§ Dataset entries
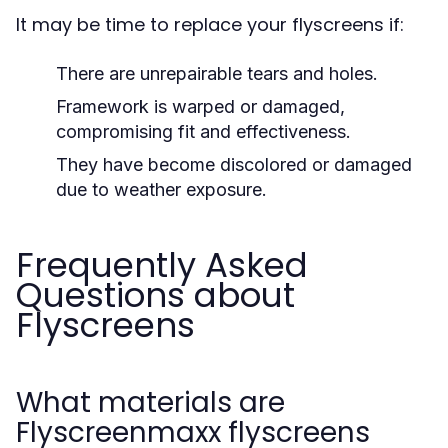
It may be time to replace your flyscreens if:
There are unrepairable tears and holes.
Framework is warped or damaged,
compromising fit and effectiveness.
They have become discolored or damaged
due to weather exposure.
Frequently Asked
Questions about
Flyscreens
What materials are
Flyscreenmaxx flyscreens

§ Directions for this task
Each record should be printed exactly as it appears, leaving the pictures out.

§ Result
It may be time to replace your flyscreens if:
There are unrepairable tears and holes.
Framework is warped or damaged,
compromising fit and effectiveness.
They have become discolored or damaged
due to weather exposure.
Frequently Asked
Questions about
Flyscreens
What materials are
Flyscreenmaxx flyscreens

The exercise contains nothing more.